Граница между социалистами и коммунистами проходит как раз там, где встает вопрос о политической власти: для коммунистов образовать правительство в рамках западной демократической системы еще не означает взять власть в свои руки. Подлинная власть для коммунистов есть власть ликвидировать эту систему. Бодрийяр оплакивает классическое искусство политики, то есть искусство завоевания и удержания власти в условиях борьбы интересов, не регулируемой никакими социальными институтами. Действительно, социалисты постоянно стремятся укрепить те аспекты существующего в западных обществах порядка, которые ограничивают эту борьбу, – в пределе социалисты хотели бы исключить ее вообще. Но постольку, поскольку коммунисты ставят себе, напротив того, цель полной ликвидации существующего порядка, они возвращают общество в ситуацию борьбы всех против всех и таким образом из социального, в смысле Бодрийяра, обратно в политическое. Ситуация эта сохраняется и после завоевания коммунистами власти: советская коммунистическая партия определяет себя в своих официальных документах как «руководящая сила советского общества» и решительно отделяет себя от институализированной власти, то есть «советов депутатов трудящихся», правительства и т. д. Благодаря этому коммунистическая партия предотвращает ту угрозу растворения политического в системе управления, о которой предупреждает Бодрийяр. Коммунисты мыслят в терминах противоборства и баланса сил, а не в терминах социальности и репрезентации, как это делает социалистическая левая. Кстати, известно восхищение Ленина, Сталина и других советских политиков фигурами Макиавелли, Талейрана, Фуше, Бисмарка, Клаузевица и т. д., то есть типичными репрезентантами политического.

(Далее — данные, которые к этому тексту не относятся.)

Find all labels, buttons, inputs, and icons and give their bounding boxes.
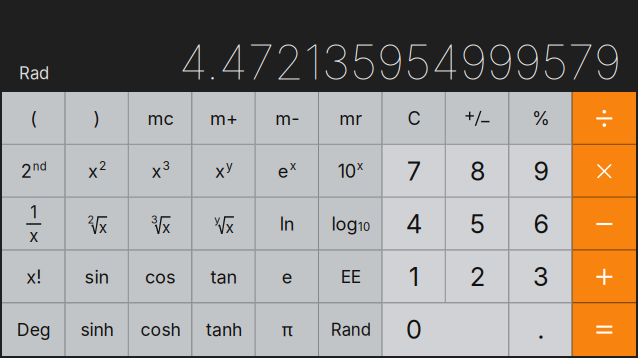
button[interactable]: second <box>2 145 65 198</box>
button[interactable]: mc <box>129 92 192 145</box>
button[interactable]: e <box>256 250 319 303</box>
button[interactable]: equals <box>573 303 636 356</box>
button[interactable]: y root of x <box>192 198 256 250</box>
staticText: m- <box>275 107 299 129</box>
staticText: mc <box>148 107 174 129</box>
staticText: cosh <box>140 319 180 340</box>
staticText: 6 <box>533 209 548 239</box>
button[interactable]: x to the power y <box>192 145 256 198</box>
staticText: tanh <box>206 319 242 340</box>
button[interactable]: sin <box>65 250 129 303</box>
button[interactable]: 3 <box>509 250 573 303</box>
button[interactable]: Rand <box>319 303 382 356</box>
button[interactable]: cube root of x <box>129 198 192 250</box>
staticText: π <box>282 319 293 340</box>
staticText: x <box>88 160 98 182</box>
button[interactable]: EE <box>319 250 382 303</box>
staticText: EE <box>341 266 361 287</box>
staticText: e <box>278 160 289 182</box>
button[interactable]: multiply <box>573 145 636 198</box>
staticText: 3 <box>533 262 549 292</box>
button[interactable]: 0 <box>382 303 509 356</box>
staticText: sinh <box>81 319 114 340</box>
staticText: log <box>332 213 358 235</box>
button[interactable]: ) <box>65 92 129 145</box>
button[interactable]: 6 <box>509 198 573 250</box>
staticText: x <box>226 218 234 237</box>
button[interactable]: plus <box>573 250 636 303</box>
button[interactable]: 2 <box>446 250 509 303</box>
button[interactable]: ( <box>2 92 65 145</box>
staticText: x <box>357 158 364 173</box>
staticText: 8 <box>470 156 485 187</box>
button[interactable]: x cubed <box>129 145 192 198</box>
staticText: y <box>214 213 220 226</box>
staticText: 4.472135954999579 <box>179 33 621 91</box>
staticText: x <box>152 160 162 182</box>
button[interactable]: minus <box>573 198 636 250</box>
staticText: 1 <box>30 202 37 222</box>
button[interactable]: x factorial <box>2 250 65 303</box>
button[interactable]: m minus <box>256 92 319 145</box>
button[interactable]: square root of x <box>65 198 129 250</box>
staticText: x <box>162 218 170 237</box>
staticText: mr <box>339 107 362 129</box>
button[interactable]: cos <box>129 250 192 303</box>
staticText: ( <box>30 107 37 129</box>
button[interactable]: 9 <box>509 145 573 198</box>
staticText: 5 <box>470 209 485 239</box>
button[interactable]: cosh <box>129 303 192 356</box>
staticText: 2 <box>88 213 94 226</box>
button[interactable]: mr <box>319 92 382 145</box>
staticText: 10 <box>338 160 356 182</box>
button[interactable]: Clear <box>382 92 446 145</box>
button[interactable]: pi <box>256 303 319 356</box>
button[interactable]: tanh <box>192 303 256 356</box>
button[interactable]: 10 to the power x <box>319 145 382 198</box>
button[interactable]: decimal point <box>509 303 573 356</box>
staticText: ) <box>94 107 101 129</box>
staticText: Rad <box>19 63 49 83</box>
staticText: 2 <box>99 158 106 173</box>
button[interactable]: m+ <box>192 92 256 145</box>
button[interactable]: log base 10 <box>319 198 382 250</box>
button[interactable]: sinh <box>65 303 129 356</box>
button[interactable]: 7 <box>382 145 446 198</box>
staticText: x <box>215 160 225 182</box>
staticText: cos <box>145 266 176 288</box>
staticText: 10 <box>358 220 370 234</box>
staticText: . <box>537 314 544 345</box>
staticText: % <box>532 107 550 129</box>
button[interactable]: one over x <box>2 198 65 250</box>
button[interactable]: natural log <box>256 198 319 250</box>
button[interactable]: tan <box>192 250 256 303</box>
staticText: 7 <box>407 156 421 187</box>
button[interactable]: x squared <box>65 145 129 198</box>
button[interactable]: % <box>509 92 573 145</box>
staticText: 3 <box>162 158 170 173</box>
button[interactable]: 1 <box>382 250 446 303</box>
staticText: 2 <box>470 262 485 292</box>
staticText: 1 <box>409 262 419 292</box>
button[interactable]: divide <box>573 92 636 145</box>
button[interactable]: 5 <box>446 198 509 250</box>
staticText: x <box>290 158 297 173</box>
staticText: 2 <box>21 160 32 182</box>
staticText: Deg <box>17 319 51 340</box>
staticText: x! <box>26 266 41 288</box>
button[interactable]: 4 <box>382 198 446 250</box>
staticText: nd <box>33 160 47 173</box>
button[interactable]: e to the power x <box>256 145 319 198</box>
staticText: e <box>282 266 293 288</box>
staticText: x <box>99 218 107 237</box>
staticText: 4 <box>406 209 422 239</box>
staticText: y <box>226 158 233 173</box>
staticText: 0 <box>406 314 422 345</box>
staticText: 9 <box>533 156 548 187</box>
staticText: sin <box>85 266 110 288</box>
staticText: 3 <box>151 213 158 226</box>
staticText: ln <box>280 213 295 235</box>
button[interactable]: Deg <box>2 303 65 356</box>
button[interactable]: 8 <box>446 145 509 198</box>
button[interactable]: plus minus <box>446 92 509 145</box>
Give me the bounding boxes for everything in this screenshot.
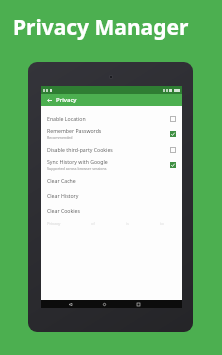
button[interactable]: Clear Cookies xyxy=(41,203,182,218)
staticText: to xyxy=(160,221,164,226)
button[interactable]: Clear Cache xyxy=(41,173,182,188)
button[interactable]: Unchecked xyxy=(168,114,177,123)
staticText: Recommended xyxy=(47,135,73,140)
button[interactable]: Remember Passwords xyxy=(41,125,182,142)
staticText: Clear Cookies xyxy=(47,207,81,214)
staticText: Disable third-party Cookies xyxy=(47,146,113,153)
staticText: Privacy xyxy=(56,96,77,104)
button[interactable]: Back xyxy=(65,300,75,308)
staticText: of xyxy=(91,221,95,226)
button[interactable]: Home xyxy=(99,300,109,308)
staticText: Privacy xyxy=(47,221,61,226)
button[interactable]: Recent apps xyxy=(133,300,143,308)
button[interactable]: Back xyxy=(45,96,53,104)
button[interactable]: Clear History xyxy=(41,188,182,203)
button[interactable]: Unchecked xyxy=(168,145,177,154)
staticText: Privacy Manager xyxy=(13,13,189,42)
button[interactable]: Enable Location xyxy=(41,111,182,125)
staticText: Sync History with Google xyxy=(47,158,108,165)
staticText: is xyxy=(126,221,129,226)
staticText: Enable Location xyxy=(47,115,86,122)
button[interactable]: Checked xyxy=(168,129,177,138)
staticText: Clear History xyxy=(47,192,79,199)
staticText: Supported across browser sessions xyxy=(47,166,107,171)
staticText: Clear Cache xyxy=(47,177,76,184)
button[interactable]: Checked xyxy=(168,160,177,169)
button[interactable]: Disable third-party Cookies xyxy=(41,142,182,156)
staticText: Remember Passwords xyxy=(47,127,102,134)
button[interactable]: Sync History with Google xyxy=(41,156,182,173)
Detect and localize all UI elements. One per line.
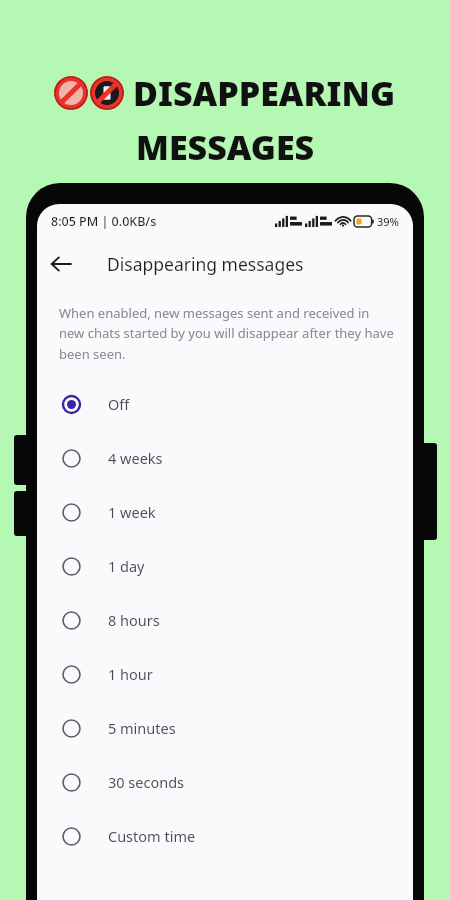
staticText: 1 week	[108, 502, 156, 522]
staticText: 39%	[377, 214, 399, 229]
button[interactable]: 30 seconds	[37, 755, 413, 809]
staticText: 8 hours	[108, 610, 160, 630]
button[interactable]: 1 hour	[37, 647, 413, 701]
button[interactable]: 1 day	[37, 539, 413, 593]
staticText: Disappearing messages	[107, 252, 304, 276]
button[interactable]: Custom time	[37, 809, 413, 863]
staticText: 1 day	[108, 556, 145, 576]
staticText: When enabled, new messages sent and rece…	[59, 304, 395, 363]
button[interactable]: Back	[37, 240, 85, 288]
staticText: 5 minutes	[108, 718, 176, 738]
staticText: DISAPPEARING	[133, 70, 396, 116]
button[interactable]: 4 weeks	[37, 431, 413, 485]
button[interactable]: 5 minutes	[37, 701, 413, 755]
staticText: Custom time	[108, 826, 196, 846]
staticText: MESSAGES	[136, 124, 315, 170]
staticText: 4 weeks	[108, 448, 163, 468]
staticText: 30 seconds	[108, 772, 185, 792]
staticText: 1 hour	[108, 664, 153, 684]
button[interactable]: 1 week	[37, 485, 413, 539]
button[interactable]: Off	[37, 377, 413, 431]
button[interactable]: 8 hours	[37, 593, 413, 647]
staticText: 8:05 PM | 0.0KB/s	[51, 213, 157, 230]
staticText: Off	[108, 394, 130, 414]
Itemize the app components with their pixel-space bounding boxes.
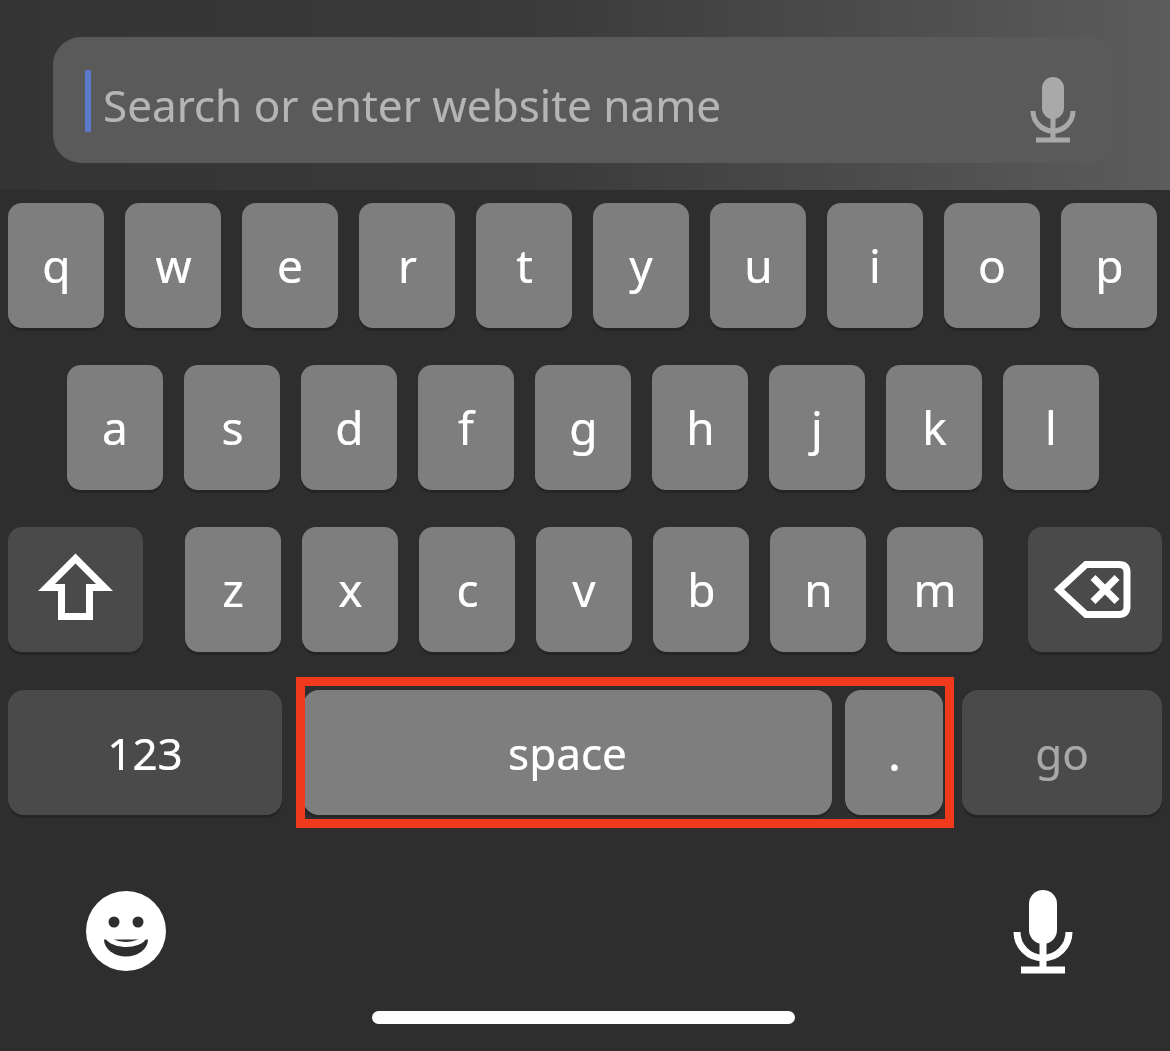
staticText: s xyxy=(221,396,244,459)
button[interactable]: 123 xyxy=(8,690,282,815)
button[interactable]: i xyxy=(827,203,923,328)
staticText: q xyxy=(42,234,71,297)
button[interactable]: p xyxy=(1061,203,1157,328)
staticText: w xyxy=(155,234,192,297)
button[interactable]: c xyxy=(419,527,515,652)
button[interactable]: n xyxy=(770,527,866,652)
staticText: . xyxy=(888,720,901,785)
button[interactable]: y xyxy=(593,203,689,328)
button[interactable]: Shift xyxy=(8,527,143,652)
staticText: l xyxy=(1045,396,1057,459)
staticText: h xyxy=(686,396,715,459)
staticText: go xyxy=(1035,723,1089,783)
staticText: c xyxy=(456,558,479,621)
button[interactable]: r xyxy=(359,203,455,328)
staticText: 123 xyxy=(107,723,183,783)
button[interactable]: Dictation xyxy=(1004,888,1082,980)
staticText: m xyxy=(913,558,957,621)
button[interactable]: l xyxy=(1003,365,1099,490)
staticText: o xyxy=(978,234,1006,297)
staticText: r xyxy=(398,234,417,297)
button[interactable]: Emoji xyxy=(86,891,166,971)
button[interactable]: x xyxy=(302,527,398,652)
staticText: p xyxy=(1095,234,1124,297)
staticText: x xyxy=(338,558,363,621)
staticText: Search or enter website name xyxy=(103,75,722,135)
staticText: b xyxy=(687,558,716,621)
button[interactable]: u xyxy=(710,203,806,328)
staticText: y xyxy=(629,234,653,297)
button[interactable]: f xyxy=(418,365,514,490)
button[interactable]: g xyxy=(535,365,631,490)
button[interactable]: go xyxy=(962,690,1162,815)
button[interactable]: Backspace xyxy=(1028,527,1162,652)
button[interactable]: Search or enter website name xyxy=(53,37,1117,163)
staticText: f xyxy=(458,396,474,459)
staticText: t xyxy=(516,234,533,297)
button[interactable]: v xyxy=(536,527,632,652)
button[interactable]: h xyxy=(652,365,748,490)
button[interactable]: m xyxy=(887,527,983,652)
staticText: v xyxy=(572,558,596,621)
staticText: a xyxy=(102,396,128,459)
button[interactable]: . xyxy=(845,690,943,815)
button[interactable]: d xyxy=(301,365,397,490)
button[interactable]: space xyxy=(303,690,832,815)
button[interactable]: t xyxy=(476,203,572,328)
staticText: g xyxy=(569,396,598,459)
staticText: e xyxy=(277,234,303,297)
staticText: z xyxy=(222,558,244,621)
button[interactable]: q xyxy=(8,203,104,328)
button[interactable]: j xyxy=(769,365,865,490)
button[interactable]: s xyxy=(184,365,280,490)
button[interactable]: a xyxy=(67,365,163,490)
staticText: u xyxy=(744,234,773,297)
staticText: j xyxy=(811,396,823,459)
staticText: space xyxy=(508,723,627,783)
button[interactable]: z xyxy=(185,527,281,652)
button[interactable]: e xyxy=(242,203,338,328)
other: Voice search xyxy=(1025,75,1081,149)
staticText: n xyxy=(804,558,833,621)
staticText: k xyxy=(922,396,947,459)
staticText: i xyxy=(869,234,881,297)
button[interactable]: w xyxy=(125,203,221,328)
button[interactable]: k xyxy=(886,365,982,490)
button[interactable]: o xyxy=(944,203,1040,328)
staticText: d xyxy=(335,396,364,459)
button[interactable]: b xyxy=(653,527,749,652)
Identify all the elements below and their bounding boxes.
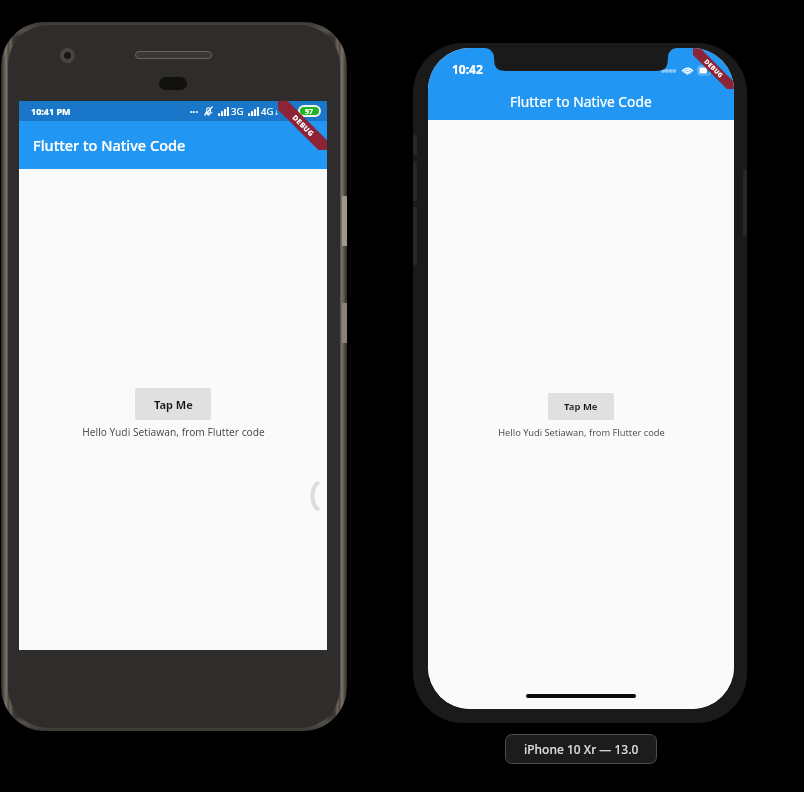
staticText: iPhone 10 Xr — 13.0 xyxy=(524,741,639,757)
other: Mobile signal xyxy=(248,107,259,116)
staticText: DEBUG xyxy=(703,58,725,80)
other: Wi-Fi signal xyxy=(681,64,694,77)
staticText: Hello Yudi Setiawan, from Flutter code xyxy=(82,425,265,439)
button[interactable]: 10:42 xyxy=(428,48,734,120)
staticText: 10:42 xyxy=(452,61,483,77)
other: Wi-Fi signal xyxy=(283,105,295,117)
other: Mobile signal xyxy=(218,107,229,116)
staticText: 97 xyxy=(305,107,314,115)
other: Silent mode xyxy=(204,106,213,116)
button[interactable]: Flutter to Native Code xyxy=(19,121,327,169)
staticText: Flutter to Native Code xyxy=(33,135,186,155)
staticText: DEBUG xyxy=(290,113,316,139)
staticText: ... xyxy=(190,102,199,116)
other: Cellular signal xyxy=(661,69,676,73)
staticText: Tap Me xyxy=(564,400,598,413)
other: Battery xyxy=(698,66,712,75)
staticText: 3G xyxy=(231,105,244,118)
staticText: Flutter to Native Code xyxy=(510,92,652,111)
staticText: Tap Me xyxy=(154,397,193,412)
staticText: 10:41 PM xyxy=(31,105,71,117)
staticText: ↓ xyxy=(274,109,280,116)
staticText: Hello Yudi Setiawan, from Flutter code xyxy=(498,426,665,439)
button[interactable]: Tap Me xyxy=(548,393,614,420)
button[interactable]: iPhone 10 Xr — 13.0 xyxy=(505,734,657,764)
button[interactable]: Tap Me xyxy=(135,388,211,420)
staticText: 4G xyxy=(261,105,274,118)
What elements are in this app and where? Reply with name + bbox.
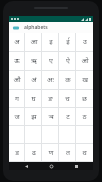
button[interactable]: ख bbox=[76, 71, 93, 89]
staticText: थ bbox=[82, 148, 87, 158]
button[interactable]: अः bbox=[42, 71, 59, 89]
button[interactable]: ट bbox=[59, 108, 76, 125]
staticText: ङ bbox=[48, 94, 53, 104]
staticText: ऋ bbox=[31, 56, 37, 66]
button[interactable]: क bbox=[59, 71, 76, 89]
staticText: ञ bbox=[48, 112, 54, 122]
button[interactable]: अ bbox=[9, 33, 25, 51]
button[interactable]: ज bbox=[9, 108, 25, 125]
button[interactable]: च bbox=[59, 90, 76, 107]
button[interactable]: ओ bbox=[76, 52, 93, 70]
staticText: ण bbox=[48, 148, 54, 158]
button[interactable]: ग bbox=[9, 90, 25, 107]
staticText: च bbox=[65, 94, 70, 104]
button[interactable]: ड bbox=[9, 144, 25, 161]
button[interactable]: Home bbox=[43, 162, 59, 170]
button[interactable] bbox=[9, 126, 25, 143]
staticText: अः bbox=[47, 75, 54, 85]
button[interactable]: Recent apps bbox=[68, 162, 84, 170]
staticText: झ bbox=[31, 112, 37, 122]
button[interactable] bbox=[59, 126, 76, 143]
button[interactable]: ऊ bbox=[9, 52, 25, 70]
button[interactable]: ए bbox=[42, 52, 59, 70]
button[interactable]: ऋ bbox=[25, 52, 42, 70]
staticText: ग bbox=[15, 94, 19, 104]
staticText: अ bbox=[14, 37, 20, 47]
staticText: आ bbox=[30, 37, 38, 47]
staticText: ड bbox=[15, 148, 19, 158]
button[interactable]: ई bbox=[59, 33, 76, 51]
staticText: ए bbox=[49, 56, 53, 66]
staticText: इ bbox=[49, 37, 53, 47]
staticText: घ bbox=[31, 94, 36, 104]
button[interactable]: अं bbox=[25, 71, 42, 89]
staticText: ओ bbox=[81, 56, 89, 66]
staticText: ढ bbox=[32, 148, 36, 158]
button[interactable]: ङ bbox=[42, 90, 59, 107]
staticText: औ bbox=[13, 75, 21, 85]
button[interactable] bbox=[25, 126, 42, 143]
staticText: ज bbox=[14, 112, 20, 122]
staticText: ऐ bbox=[66, 56, 70, 66]
button[interactable]: ण bbox=[42, 144, 59, 161]
other: App icon bbox=[13, 26, 19, 30]
button[interactable]: थ bbox=[76, 144, 93, 161]
button[interactable]: घ bbox=[25, 90, 42, 107]
button[interactable]: झ bbox=[25, 108, 42, 125]
staticText: छ bbox=[82, 94, 87, 104]
staticText: alphabets bbox=[24, 24, 48, 31]
button[interactable]: छ bbox=[76, 90, 93, 107]
button[interactable]: App icon bbox=[9, 22, 93, 33]
button[interactable]: आ bbox=[25, 33, 42, 51]
staticText: ख bbox=[82, 75, 88, 85]
button[interactable]: ठ bbox=[76, 108, 93, 125]
staticText: ठ bbox=[82, 112, 87, 122]
staticText: त bbox=[66, 148, 70, 158]
button[interactable]: ढ bbox=[25, 144, 42, 161]
button[interactable]: उ bbox=[76, 33, 93, 51]
staticText: क bbox=[65, 75, 71, 85]
staticText: अं bbox=[31, 75, 37, 85]
button[interactable]: ऐ bbox=[59, 52, 76, 70]
staticText: ट bbox=[66, 112, 70, 122]
button[interactable]: Back bbox=[18, 162, 34, 170]
staticText: ऊ bbox=[14, 56, 20, 66]
button[interactable]: ञ bbox=[42, 108, 59, 125]
button[interactable]: औ bbox=[9, 71, 25, 89]
button[interactable] bbox=[42, 126, 59, 143]
button[interactable]: त bbox=[59, 144, 76, 161]
staticText: ई bbox=[66, 37, 70, 47]
button[interactable]: इ bbox=[42, 33, 59, 51]
staticText: उ bbox=[83, 37, 87, 47]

Предпочтение, которое в первой части своей книги Бодрийяр высказывает политическому в противовес социальному и свободному денежному обращению в противовес планируемой экономике марксистского типа, несомненно, связано с переориентацией современной – и в первую очередь французской – мысли с «модернистской» на «постмодернистскую» парадигму – переориентацией, в которой книги самого Бодрийяра сыграли большую роль. Суть этой переориентации можно выразить кратко следующим образом. Модернистское мышление отреагировало на кризис классического рационального субъекта – продукта эпохи Просвещения – посредством закрепления этого субъекта в некотором объективно, то есть научно, фиксированном порядке мира. Если Просвещение постулировало единое пространство смысла, доступное каждому мыслящему, то начиная с эпохи романтизма пространство это распадается – зато распад этот компенсируется усмотрением места индивидуума в единстве природы, истории, социума и т. д. Субъект определяется через эпоху, нацию, класс, социальную группу, к которым он принадлежит, через свою семейную историю, эротическую жизнь, физическое состояние, воспитание и т. п. Или, иначе говоря, текст определяется через контекст, речь через язык: классический структурализм представляет собой завершение этого модернистского проекта вернуть мышлению субъекта определенность смысла через фиксацию его места в системе.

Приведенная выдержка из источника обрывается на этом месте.